Achieving high-temperature ferromagnetism by means of magnetic ions dimerization

TL;DR

This paper proposes a method to achieve high-temperature ferromagnetism in two-dimensional materials by dimerizing magnetic ions, demonstrated with Mn$_2$N$_6$C$_6$ monolayer showing near-room-temperature Curie temperature.

Contribution

The study introduces magnetic ion dimerization as a strategy to enhance exchange coupling and stabilize ferromagnetism in 2D materials, with a specific example of Mn$_2$N$_6$C$_6$.

Findings

Mn$_2$N$_6$C$_6$ monolayer exhibits ferromagnetism with a Curie temperature of 272.3 K.

Dimerization of Mn ions enhances exchange interactions and stabilizes ferromagnetism.

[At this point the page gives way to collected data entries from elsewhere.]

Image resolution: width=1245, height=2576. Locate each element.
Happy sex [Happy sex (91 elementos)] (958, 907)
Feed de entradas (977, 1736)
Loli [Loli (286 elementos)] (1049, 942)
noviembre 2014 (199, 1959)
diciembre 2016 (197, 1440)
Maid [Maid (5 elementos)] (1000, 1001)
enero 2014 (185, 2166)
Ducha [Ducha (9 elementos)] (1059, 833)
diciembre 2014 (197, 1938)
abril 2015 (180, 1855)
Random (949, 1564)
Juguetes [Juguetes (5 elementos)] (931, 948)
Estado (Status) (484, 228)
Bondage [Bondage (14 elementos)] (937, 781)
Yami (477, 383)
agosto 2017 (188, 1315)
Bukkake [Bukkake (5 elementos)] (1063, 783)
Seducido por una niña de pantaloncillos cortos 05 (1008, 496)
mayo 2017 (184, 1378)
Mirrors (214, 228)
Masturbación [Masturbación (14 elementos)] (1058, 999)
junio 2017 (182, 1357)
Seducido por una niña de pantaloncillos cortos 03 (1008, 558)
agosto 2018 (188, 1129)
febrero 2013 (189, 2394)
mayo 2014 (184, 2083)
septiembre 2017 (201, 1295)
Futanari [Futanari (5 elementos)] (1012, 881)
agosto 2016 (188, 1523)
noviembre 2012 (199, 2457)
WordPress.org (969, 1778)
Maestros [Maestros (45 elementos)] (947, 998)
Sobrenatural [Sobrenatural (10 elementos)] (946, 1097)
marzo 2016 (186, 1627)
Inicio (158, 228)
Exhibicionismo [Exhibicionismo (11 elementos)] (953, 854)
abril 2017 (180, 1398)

The approach provides a pathway for designing high-temperature 2D ferromagnetic materials.

Abstract

Magnetic two-dimensional materials have potential application in next-generation electronic devices and have stimulated extensive interest in condensed matter physics and material fields. However, how to realize high-temperature ferromagnetism in two-dimensional materials remains a great challenge in physics. Herein, we propose an effective approach that the dimerization of magnetic ions in two-dimensional materials can enhance the exchange coupling and stabilize the ferromagnetism. Manganese carbonitride Mn$_2$N$_6$C$_6$ with a planar monolayer structure is taken as an example to clarify the method, in which two Mn atoms are gathered together to form a ferromagnetic dimer of Mn atoms and further these dimers are coupled together to form the overall ferromagnetism of the two-dimensional material. In Mn$_2$N$_6$C$_6$ monolayer, the near-room-temperature ferromagnetism with the Curie temperature of 272.3 K is determined by solving Heisenberg model using Monte Carlo simulations method.